Disclosures: Pratz: Agios: Consultancy; Abbvie: Consultancy, Honoraria, Research Funding; University of Pennsylvania: Current Employment; BMS: Consultancy, Honoraria; Novartis: Consultancy; Astellas: Consultancy, Honoraria, Research Funding; Cellgene: Consultancy, Honoraria; Millenium: Research Funding. Chai: Analysis Group, Inc.: Consultancy, Current Employment; Genentech, Inc.: Consultancy. Yin: Analysis Group, Inc.: Consultancy, Current Employment; Genentech, Inc.: Consultancy.

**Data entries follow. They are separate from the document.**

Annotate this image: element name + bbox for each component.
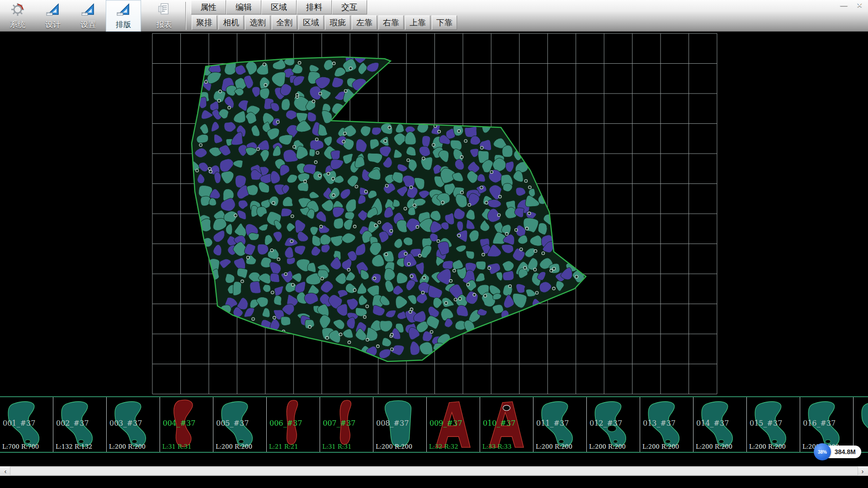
menu-tab-interact[interactable]: 交互 <box>332 0 367 14</box>
set-square-icon <box>116 2 131 19</box>
app-button-design[interactable]: 设计 <box>35 0 71 32</box>
menu-tab-nest[interactable]: 排料 <box>297 0 332 14</box>
tool-button-snap-left[interactable]: 左靠 <box>352 15 377 30</box>
tool-button-camera[interactable]: 相机 <box>218 15 244 30</box>
menu-tab-region[interactable]: 区域 <box>261 0 297 14</box>
piece-thumbnail-016_#37[interactable]: 016_#37L:200 R:200 <box>800 397 854 452</box>
piece-thumbnail-006_#37[interactable]: 006_#37L:21 R:21 <box>267 397 320 452</box>
horizontal-scrollbar[interactable]: ‹ › <box>0 466 868 476</box>
piece-thumbnail-002_#37[interactable]: 002_#37L:132 R:132 <box>53 397 107 452</box>
set-square-icon <box>81 2 95 19</box>
progress-circle: 38% <box>814 443 831 460</box>
app-button-label: 设计 <box>45 19 61 30</box>
piece-counts: L:132 R:132 <box>56 443 92 450</box>
piece-thumbnail-011_#37[interactable]: 011_#37L:200 R:200 <box>533 397 587 452</box>
piece-name: 013_#37 <box>643 419 675 427</box>
progress-percent: 38% <box>818 450 827 455</box>
piece-counts: L:31 R:31 <box>162 443 191 450</box>
tool-button-cluster-nest[interactable]: 聚排 <box>192 15 217 30</box>
piece-thumbnail-013_#37[interactable]: 013_#37L:200 R:200 <box>640 397 693 452</box>
piece-thumbnail-pos-17[interactable] <box>854 397 868 452</box>
app-button-nesting[interactable]: 排版 <box>106 0 141 32</box>
piece-thumbnail-005_#37[interactable]: 005_#37L:200 R:200 <box>213 397 267 452</box>
piece-thumbnail-strip: 001_#37L:700 R:700002_#37L:132 R:132003_… <box>0 396 868 453</box>
nesting-drawing <box>0 32 868 396</box>
piece-name: 016_#37 <box>803 419 835 427</box>
piece-counts: L:200 R:200 <box>749 443 786 450</box>
app-button-settings[interactable]: 设置 <box>71 0 106 32</box>
piece-name: 001_#37 <box>3 419 35 427</box>
piece-name: 006_#37 <box>269 419 302 427</box>
toolbar-divider <box>185 2 186 30</box>
piece-counts: L:33 R:33 <box>482 443 511 450</box>
piece-name: 012_#37 <box>590 419 622 427</box>
piece-counts: L:21 R:21 <box>269 443 298 450</box>
app-button-label: 排版 <box>116 19 131 30</box>
app-button-label: 设置 <box>80 19 96 30</box>
set-square-icon <box>46 2 60 19</box>
gear-icon <box>10 2 25 19</box>
piece-name: 002_#37 <box>56 419 89 427</box>
tool-button-snap-right[interactable]: 右靠 <box>378 15 404 30</box>
piece-name: 003_#37 <box>109 419 142 427</box>
piece-thumbnail-008_#37[interactable]: 008_#37L:200 R:200 <box>373 397 427 452</box>
piece-counts: L:200 R:200 <box>109 443 146 450</box>
piece-name: 014_#37 <box>696 419 729 427</box>
piece-counts: L:200 R:200 <box>376 443 412 450</box>
scroll-left-icon[interactable]: ‹ <box>1 466 10 476</box>
piece-name: 015_#37 <box>750 419 782 427</box>
tool-button-snap-down[interactable]: 下靠 <box>432 15 457 30</box>
window-controls: — ✕ <box>840 1 863 10</box>
tool-button-snap-up[interactable]: 上靠 <box>405 15 430 30</box>
piece-counts: L:200 R:200 <box>696 443 732 450</box>
piece-counts: L:200 R:200 <box>642 443 679 450</box>
report-icon <box>157 2 171 19</box>
tool-button-bar: 聚排相机选割全割区域瑕疵左靠右靠上靠下靠 <box>192 15 457 30</box>
close-icon[interactable]: ✕ <box>857 1 863 10</box>
piece-counts: L:31 R:31 <box>322 443 351 450</box>
piece-thumbnail-009_#37[interactable]: 009_#37L:32 R:32 <box>427 397 480 452</box>
piece-thumbnail-010_#37[interactable]: 010_#37L:33 R:33 <box>480 397 533 452</box>
app-toolbar: 系统设计设置排版报表 <box>0 0 182 32</box>
nesting-canvas[interactable] <box>0 32 868 396</box>
tool-button-select-cut[interactable]: 选割 <box>245 15 270 30</box>
ribbon-toolbar: 系统设计设置排版报表 属性编辑区域排料交互 聚排相机选割全割区域瑕疵左靠右靠上靠… <box>0 0 868 32</box>
menu-tab-properties[interactable]: 属性 <box>191 0 226 14</box>
tool-button-cut-all[interactable]: 全割 <box>272 15 297 30</box>
piece-name: 009_#37 <box>429 419 462 427</box>
piece-thumbnail-014_#37[interactable]: 014_#37L:200 R:200 <box>693 397 747 452</box>
piece-name: 007_#37 <box>323 419 355 427</box>
app-button-report[interactable]: 报表 <box>146 0 182 32</box>
scrollbar-thumb[interactable] <box>10 467 858 475</box>
piece-name: 011_#37 <box>536 419 569 427</box>
piece-name: 005_#37 <box>216 419 249 427</box>
piece-counts: L:200 R:200 <box>536 443 572 450</box>
scroll-right-icon[interactable]: › <box>858 466 867 476</box>
tool-button-region[interactable]: 区域 <box>298 15 324 30</box>
app-button-label: 报表 <box>156 19 172 30</box>
piece-name: 004_#37 <box>163 419 195 427</box>
piece-counts: L:200 R:200 <box>216 443 252 450</box>
piece-name: 010_#37 <box>483 419 515 427</box>
piece-thumbnail-012_#37[interactable]: 012_#37L:200 R:200 <box>587 397 640 452</box>
piece-thumbnail-003_#37[interactable]: 003_#37L:200 R:200 <box>107 397 160 452</box>
piece-counts: L:32 R:32 <box>429 443 458 450</box>
piece-counts: L:700 R:700 <box>2 443 39 450</box>
piece-name: 008_#37 <box>376 419 409 427</box>
tool-button-defect[interactable]: 瑕疵 <box>325 15 350 30</box>
piece-thumbnail-004_#37[interactable]: 004_#37L:31 R:31 <box>160 397 213 452</box>
piece-thumbnail-015_#37[interactable]: 015_#37L:200 R:200 <box>747 397 800 452</box>
piece-thumbnail-001_#37[interactable]: 001_#37L:700 R:700 <box>0 397 53 452</box>
menu-tab-edit[interactable]: 编辑 <box>226 0 261 14</box>
minimize-icon[interactable]: — <box>840 1 848 10</box>
piece-thumbnail-007_#37[interactable]: 007_#37L:31 R:31 <box>320 397 373 452</box>
piece-counts: L:200 R:200 <box>589 443 626 450</box>
menu-tab-bar: 属性编辑区域排料交互 <box>191 0 367 14</box>
app-button-label: 系统 <box>10 19 25 30</box>
app-button-system[interactable]: 系统 <box>0 0 35 32</box>
piece-shape <box>854 397 868 453</box>
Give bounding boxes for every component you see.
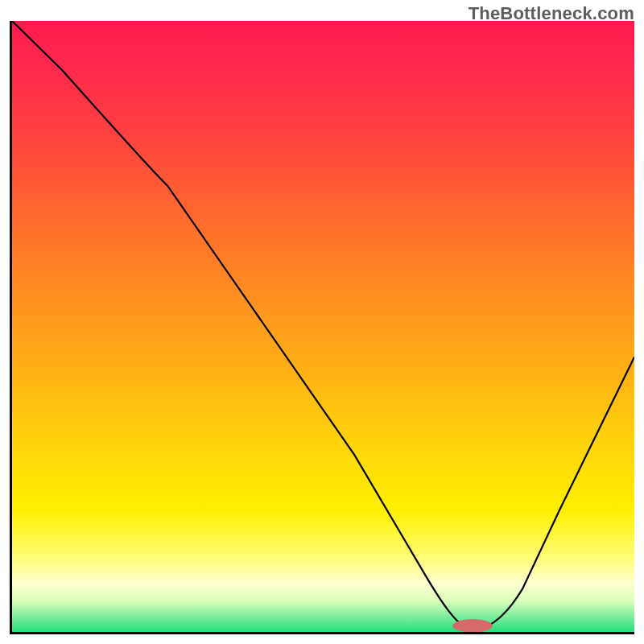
plot-area — [10, 21, 634, 634]
background-gradient — [12, 21, 634, 632]
chart-canvas: TheBottleneck.com — [0, 0, 644, 644]
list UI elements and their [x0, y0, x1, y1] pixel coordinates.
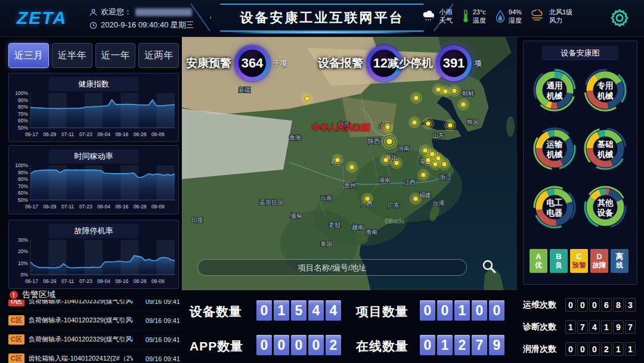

Nie: Analysis Group, Inc.: Consultancy, Current Employment; Genentech, Inc.: Consultancy. Montez: Genentech, Inc: Current Employment, Other: May hold equity. Iantuono: Genentech, Inc.: Current Employment, Current equity holder in publicly-traded company, Divested equity in a private or publicly-traded company in the past 24 months. Downs: Genentech, Inc.: Current Employment, Current equity holder in publicly-traded company; F. Hoffmann-La Roche Ltd: Current equity holder in publicly-traded company. Ma: Genentech, Inc.: Current Employment, Other: May hold equity.